En septembre 2019, le stock d’Eurobonds détenus par les investisseurs étrangers s’élevait à seulement USD 22,5 mds (11,5% des obligations russes, i.e. 1,4% du PIB) et l’ensemble de la dette extérieure publique s’élevait à seulement USD 49 mds, soit 11,7% des réserves de change. Par ailleurs, sur l’ensemble de l’année 2019, le gouvernement n’a émis que USD 5,5 mds et EUR 750 millions d’Eurobonds. Il n’a eu aucune difficulté à placer ses obligations moyennant des rendements offerts élevés (5,1% pour les obligations émises en dollar à maturité 2035). En outre, même si de nouvelles sanctions à l’égard de l’Etat russe pourraient être adoptées, le gouvernement a les capacités d’y faire face au regard du faible niveau de sa dette (14,6% du PIB) et des besoins de financement modestes (l’équivalent de 0,8% du PIB par an en moyenne sur les cinq prochaines années).

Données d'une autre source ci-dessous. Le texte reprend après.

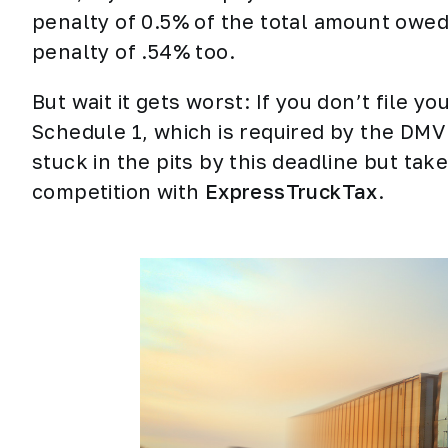
penalty of 0.5% of the total amount owed.
penalty of .54% too.
But wait it gets worst: If you don’t file y
Schedule 1, which is required by the DMV 
stuck in the pits by this deadline but tak
competition with
ExpressTruckTax
.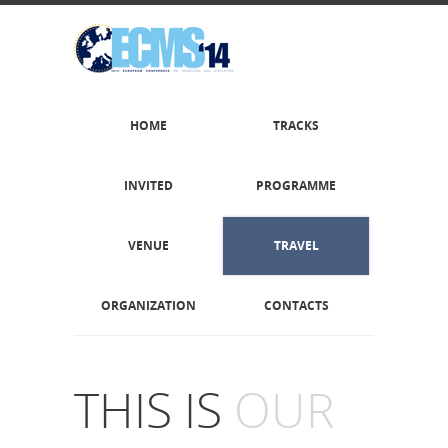
HOME
TRACKS
INVITED
PROGRAMME
VENUE
TRAVEL
ORGANIZATION
CONTACTS
THIS IS
OUR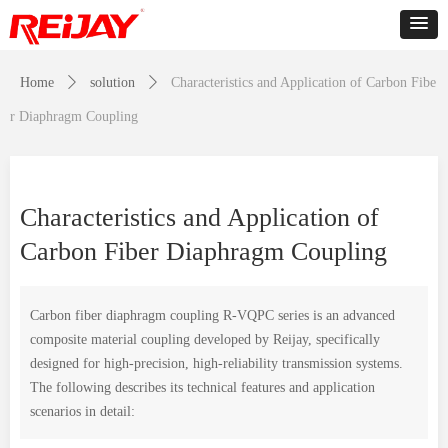
Home
ꄲ
solution
ꄲ
Characteristics and Application of Carbon Fibe
r Diaphragm Coupling
Characteristics and Application of
Carbon Fiber Diaphragm Coupling
Carbon fiber diaphragm coupling R-VQPC series is an advanced
composite material coupling developed by Reijay, specifically
designed for high-precision, high-reliability transmission systems.
The following describes its technical features and application
scenarios in detail: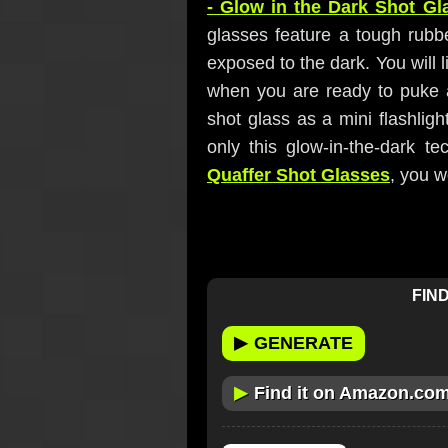
- Glow in the Dark Shot Gl
glasses feature a tough rubb
exposed to the dark. You will l
when you are ready to puke af
shot glass as a mini flashligh
only this glow-in-the-dark t
Quaffer Shot Glasses
, you 
FIND
▶
GENERATE
▶
Find it on Amazon.co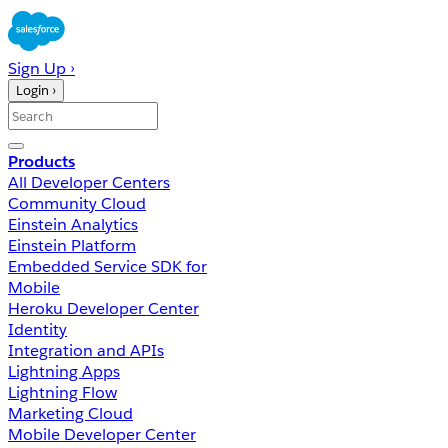
Sign Up ›
Login ›
Products
All Developer Centers
Community Cloud
Einstein Analytics
Einstein Platform
Embedded Service SDK for
Mobile
Heroku Developer Center
Identity
Integration and APIs
Lightning Apps
Lightning Flow
Marketing Cloud
Mobile Developer Center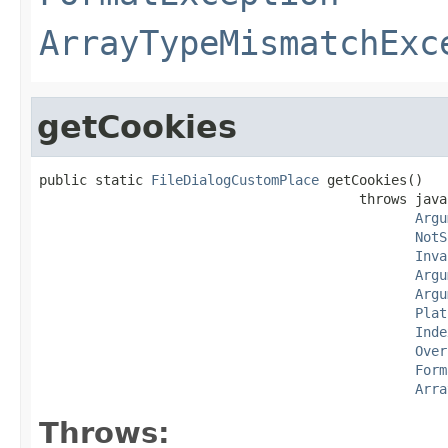
ArrayTypeMismatchExc
getCookies
public static 
FileDialogCustomPlace
 getCookies()

                                        throws java
Argu
NotS
Inva
Argu
Argu
Plat
Inde
Over
Form
Arra
Throws: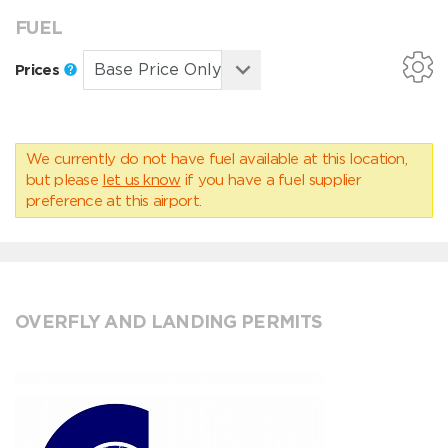
FUEL
Prices
We currently do not have fuel available at this location,
but please
let us know
if you have a fuel supplier
preference at this airport.
OVERFLY AND LANDING PERMITS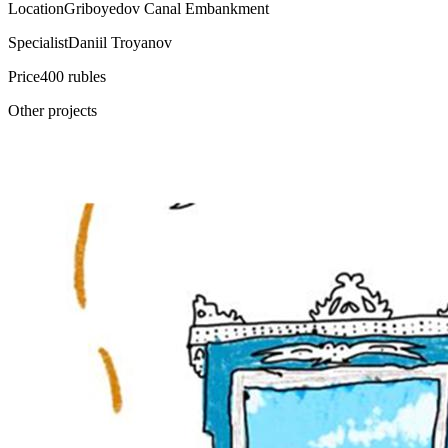
Location
Griboyedov Canal Embankment
Specialist
Daniil Troyanov
Price
400 rubles
Other projects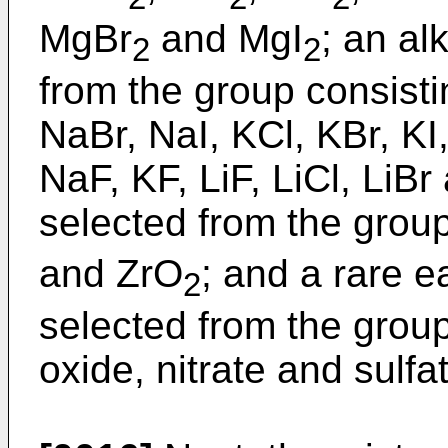
MgBr
and MgI
; an al
2
2
from the group consisti
NaBr, NaI, KCl, KBr, KI
NaF, KF, LiF, LiCl, LiBr
selected from the group
and ZrO
; and a rare 
2
selected from the group
oxide, nitrate and sulfa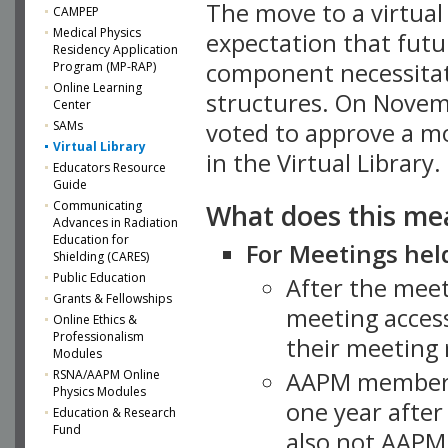
The move to a virtua
CAMPEP
Medical Physics
expectation that futu
Residency Application
component necessitat
Program (MP-RAP)
Online Learning
structures. On Novem
Center
SAMs
voted to approve a m
Virtual Library
in the Virtual Library.
Educators Resource
Guide
What does this me
Communicating
Advances in Radiation
Education for
For Meetings held
Shielding (CARES)
Public Education
After the mee
Grants & Fellowships
meeting access
Online Ethics &
Professionalism
their meeting 
Modules
AAPM member
RSNA/AAPM Online
Physics Modules
one year after
Education & Research
Fund
also not AAPM 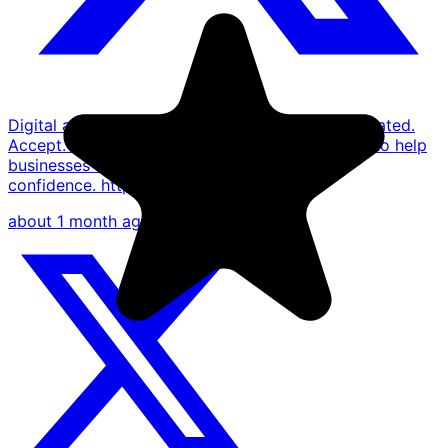
Digital asset payments don't need to be complicated.
Accept. Convert. Settle. One platform designed to help
businesses thrive in the digital economy with
confidence. https://t.co/MB8ifxORiB
about 1 month ago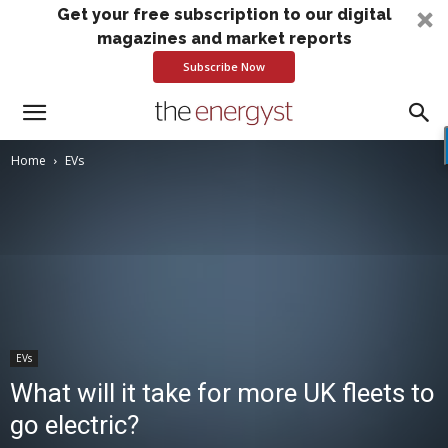
Get your free subscription to our digital
magazines and market reports
Subscribe Now
Home
EVs
EVs
What will it take for more UK fleets to
go electric?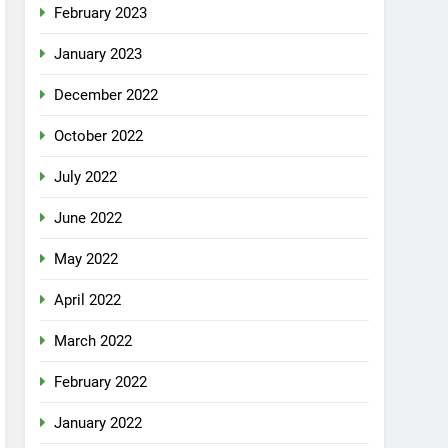
February 2023
January 2023
December 2022
October 2022
July 2022
June 2022
May 2022
April 2022
March 2022
February 2022
January 2022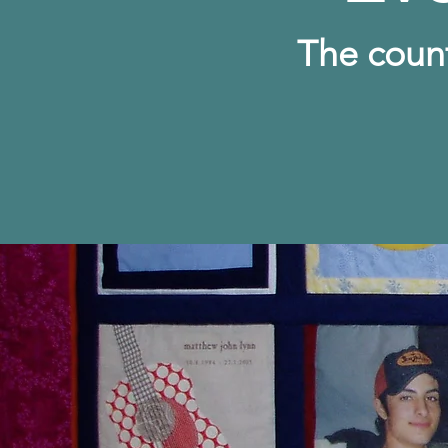
The c
oun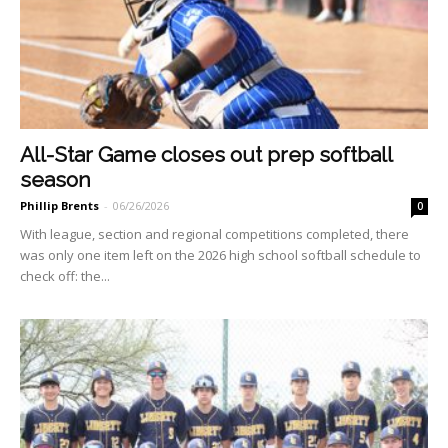
All-Star Game closes out prep softball
season
Phillip Brents
-
06/26/2026
0
With league, section and re­gional competitions completed, there
was only one item left on the 2026 high school softball schedule to
check off: the...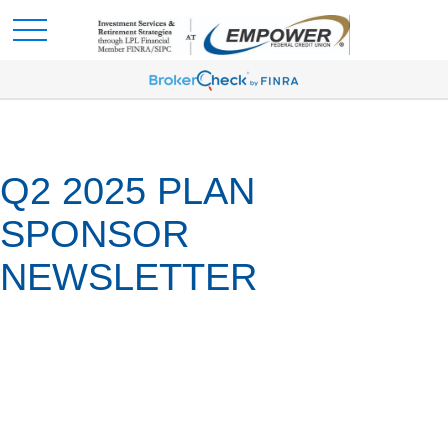
Q2 2025 PLAN
SPONSOR
NEWSLETTER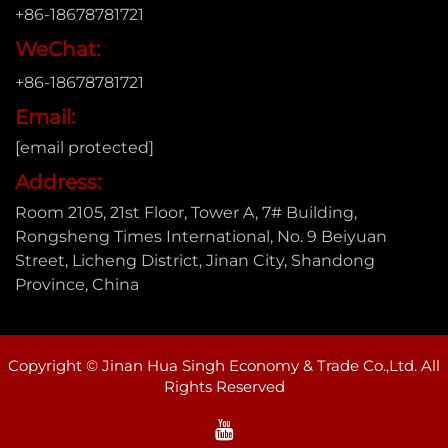
+86-18678781721
WeChat:
+86-18678781721
Email:
[email protected]
Address:
Room 2105, 21st Floor, Tower A, 7# Building,
Rongsheng Times International, No. 9 Beiyuan
Street, Licheng District, Jinan City, Shandong
Province, China
Copyright © Jinan Hua Singh Economy & Trade Co.,Ltd. All
Rights Reserved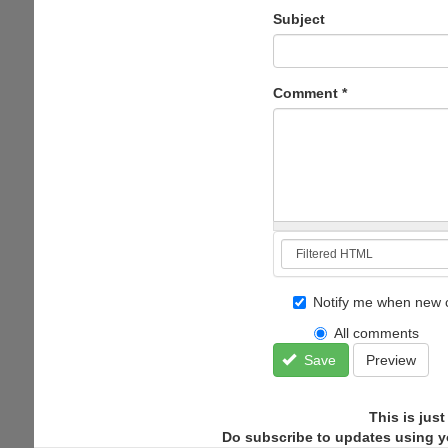
Subject
Comment
*
Notify me when new 
All comments
Save
Preview
This is jus
Do subscribe to updates using y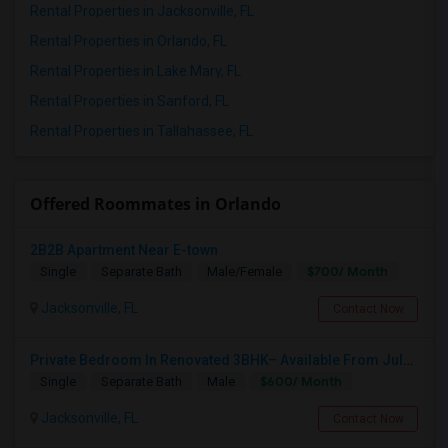
Rental Properties in Jacksonville, FL
Rental Properties in Orlando, FL
Rental Properties in Lake Mary, FL
Rental Properties in Sanford, FL
Rental Properties in Tallahassee, FL
Offered Roommates in Orlando
2B2B Apartment Near E-town
$700/ Month
Single
Separate Bath
Male/Female
Jacksonville, FL
Contact Now
Private Bedroom In Renovated 3BHK– Available From July 1
$600/ Month
Single
Separate Bath
Male
Jacksonville, FL
Contact Now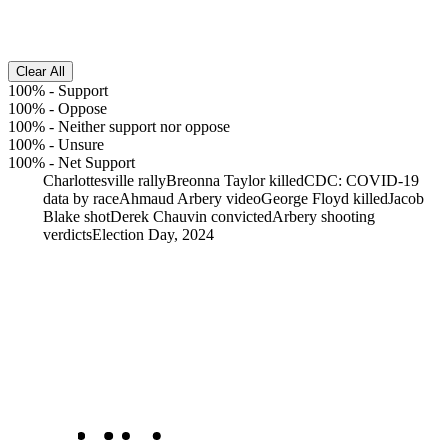
Clear All
100%
-
Support
100%
-
Oppose
100%
-
Neither support nor oppose
100%
-
Unsure
100%
-
Net Support
Charlottesville rally
Breonna Taylor killed
CDC: COVID-19
data by race
Ahmaud Arbery video
George Floyd killed
Jacob
Blake shot
Derek Chauvin convicted
Arbery shooting
verdicts
Election Day, 2024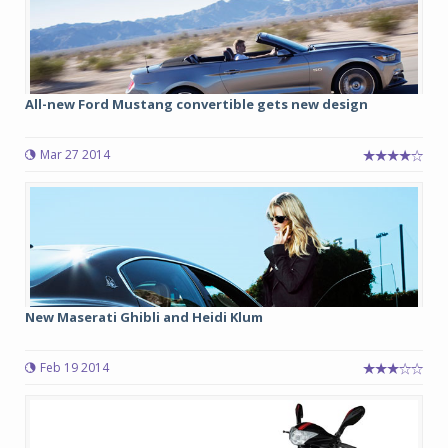
All-new Ford Mustang convertible gets new design
Mar 27 2014
New Maserati Ghibli and Heidi Klum
Feb 19 2014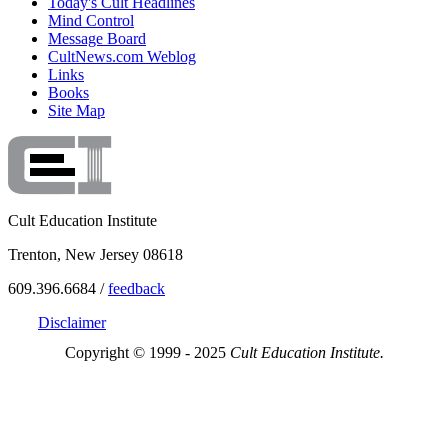
Today's Cult Headlines
Mind Control
Message Board
CultNews.com Weblog
Links
Books
Site Map
Cult Education Institute
Trenton, New Jersey 08618
609.396.6684 /
feedback
Disclaimer
Copyright © 1999 - 2025
Cult Education Institute.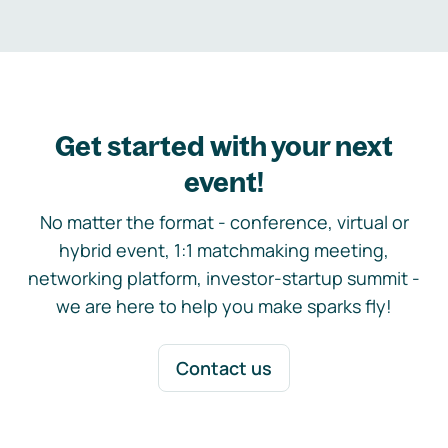
Get started with your next
event!
No matter the format - conference, virtual or
hybrid event, 1:1 matchmaking meeting,
networking platform, investor-startup summit -
we are here to help you make sparks fly!
Contact us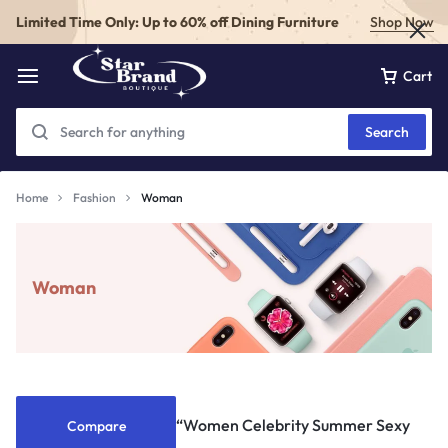
Limited Time Only: Up to 60% off Dining Furniture
Shop Now
Cart
Search
Home
Fashion
Woman
Woman
“Women Celebrity Summer Sexy
Compare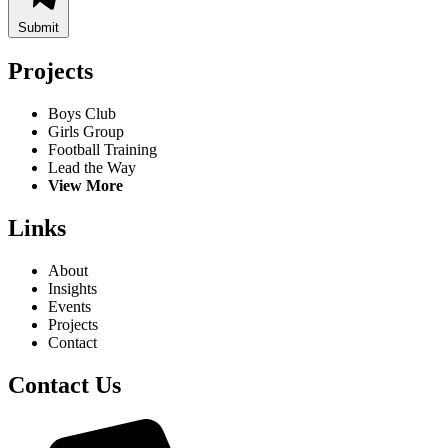
Submit
Projects
Boys Club
Girls Group
Football Training
Lead the Way
View More
Links
About
Insights
Events
Projects
Contact
Contact Us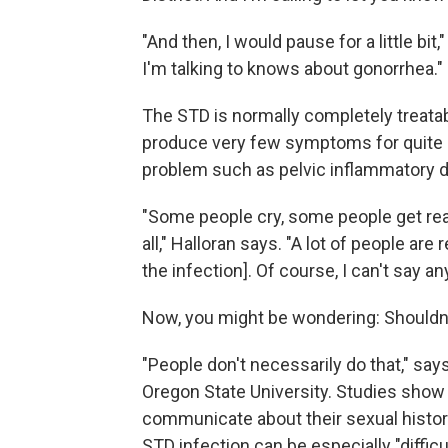
"And then, I would pause for a little bi
I'm talking to knows about gonorrhea."
The STD is normally completely treatabl
produce very few symptoms for quite a
problem such as pelvic inflammatory dis
"Some people cry, some people get real
all," Halloran says. "A lot of people a
the infection]. Of course, I can't say a
Now, you might be wondering: Shouldn't 
"People don't necessarily do that," say
Oregon State University. Studies show
communicate about their sexual historie
STD infection can be especially "difficu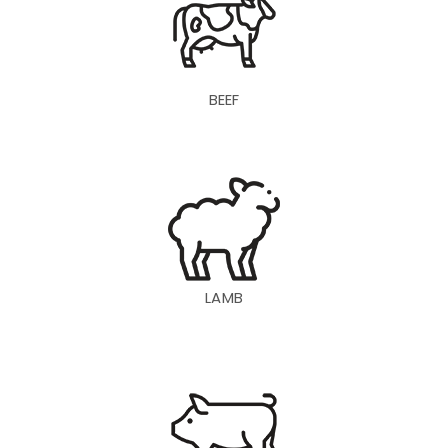
BEEF
LAMB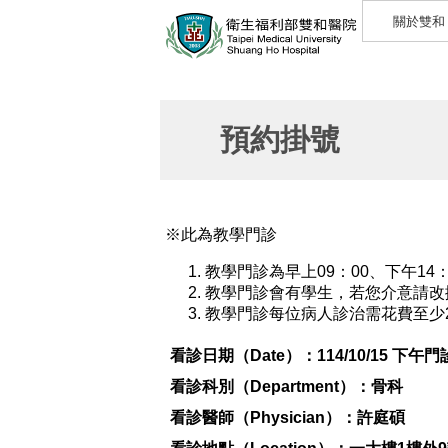
關於雙和
預約掛號
※此為教學門診
教學門診為早上09：00、下午14
教學門診會有學生，若您介意請改
教學門診每位病人診治需花費至少
看診日期（Date）：
114/10/15 下午門
看診科別（Department）：
骨科
看診醫師（Physician）：
許庭碩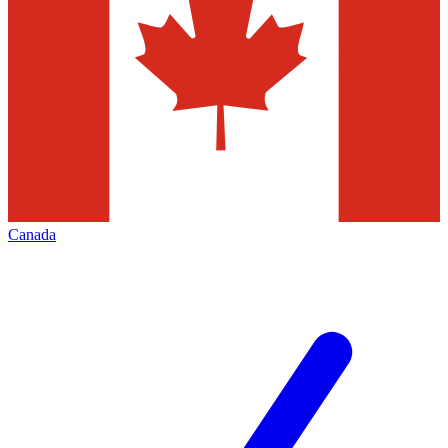
Canada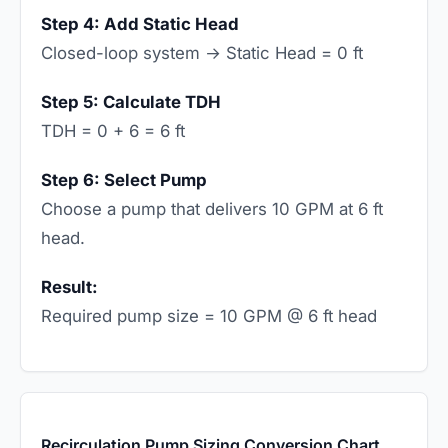
Step 4: Add Static Head
Closed-loop system → Static Head = 0 ft
Step 5: Calculate TDH
TDH = 0 + 6 = 6 ft
Step 6: Select Pump
Choose a pump that delivers 10 GPM at 6 ft
head.
Result:
Required pump size = 10 GPM @ 6 ft head
Recirculation Pump Sizing Conversion Chart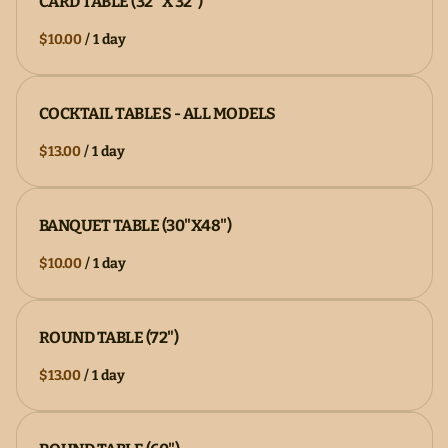
CARD TABLE (32" X 32")
/
COCKTAIL TABLES - ALL MODELS
/
BANQUET TABLE (30"X48")
/
ROUND TABLE (72")
/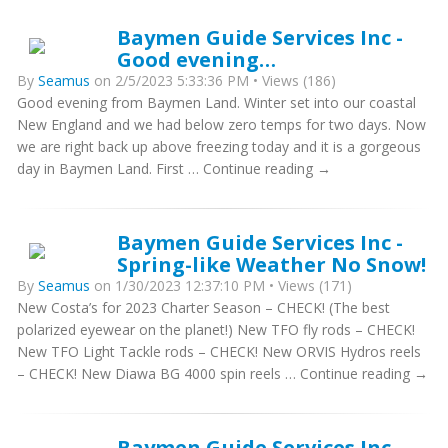
Baymen Guide Services Inc -
Good evening…
By
Seamus
on 2/5/2023 5:33:36 PM • Views (186)
Good evening from Baymen Land. Winter set into our coastal
New England and we had below zero temps for two days. Now
we are right back up above freezing today and it is a gorgeous
day in Baymen Land. First … Continue reading →
Baymen Guide Services Inc -
Spring-like Weather No Snow!
By
Seamus
on 1/30/2023 12:37:10 PM • Views (171)
New Costa’s for 2023 Charter Season – CHECK! (The best
polarized eyewear on the planet!) New TFO fly rods – CHECK!
New TFO Light Tackle rods – CHECK! New ORVIS Hydros reels
– CHECK! New Diawa BG 4000 spin reels … Continue reading →
Baymen Guide Services Inc -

Baisse de la vulnérabilité à l’environnement extérieur

La position extérieure de la Russie s’est consolidée grâce à l’accumulation des réserves de change (USD 423,1 mds fin septembre 2019, en hausse de USD 39 mds sur un an), la baisse de la dette extérieure (29,5% du PIB au T2 2019 contre 41% en 2016) et le découplage partiel entre le prix du pétrole et le cours de change du rouble. La position extérieure s’élevait à USD 370 mds au T1 2019 soit l’équivalent de 22% du PIB.

Les remboursements de dette pour les douze prochains mois (estimés à USD 50 mds selon la banque centrale) devraient être couverts grâce à l’excédent du compte courant, qui a atteint USD 91 mds en rythme annualisé au S1 2019 et devrait rester solide bien qu’en baisse par rapport à 2018.

La hausse des réserves de change devrait se poursuivre sous l’impulsion, d’une part, du surplus du compte courant et, d’autre part, des achats de devises par la banque centrale pour le compte du ministère des finances. Sur les huit premier mois de l’année, ils ont atteint USD 32,8 mds.